German government advisers see only modest growth next year

By The Associated Press | November 8, 2023 | Last updated on November 8, 2023
2 min read

Germany’s economy will shrink by 0.4% this year and grow only by a relatively modest 0.7% next year, the government’s panel of independent economic advisers forecast Wednesday.

The panel joined several other forecasters in revising downward its outlook for Europe’s biggest economy. Its prediction for this year was in line with one issued by the government about a month ago, but next year’s forecast was considerably gloomier than the 1.3% the government expects.

In their previous outlook in March, the experts had forecast that gross domestic product would grow 0.2% this year and 1.3% in 2024.

The panel’s chair, Monika Schnitzer, said “the economic recovery in Germany is delayed — it is … still being slowed by the energy crisis and reduced real income caused by inflation.” She noted that central banks’ interest rate increases and economic weakness in China have made Germany’s trading environment more difficult, while the high interest rates are dampening investment and construction at home.

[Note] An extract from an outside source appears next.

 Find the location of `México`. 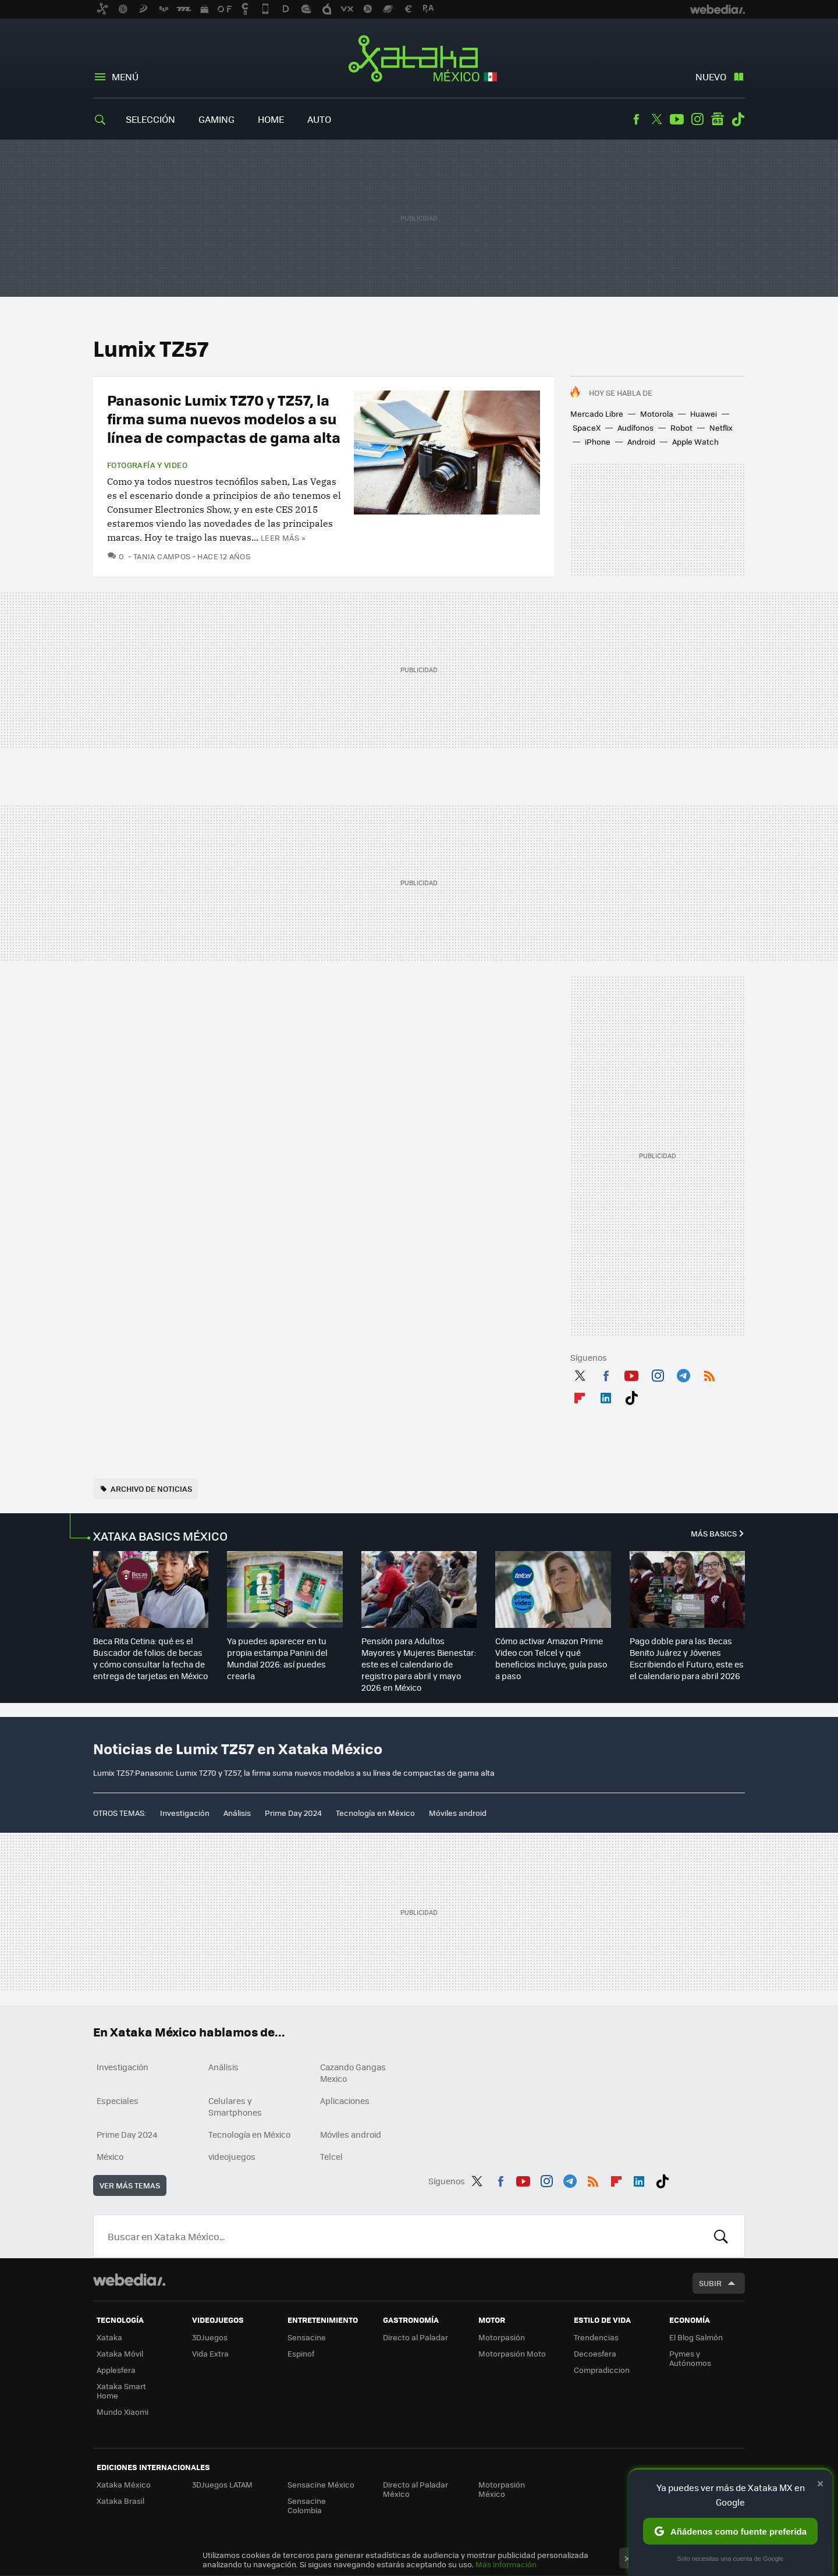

Inflation in Germany has now fallen back to 3.8%, its lowest level since August 2021. People’s real income should increase next year, leading to higher private spending and “a cautious economic recovery,” Schnitzer said.

As well as the current economic headwinds, Germany has been grappling with other issues such as an aging population, lagging use of digital technology in business and government, excessive red tape that holds back business launches and public construction projects, and a shortage of skilled labor.

In its annual report, the advisory panel suggested that the country’s retirement age — which is currently being raised gradually to 67, a level it will reach in 2031 — be raised further in the future to take account of rising life expectancy.

It didn’t offer specifics, but panel member Martin Werding pointed to a possibility of raising the retirement age by six months every 10 years so that it would reach 68 in mid-century.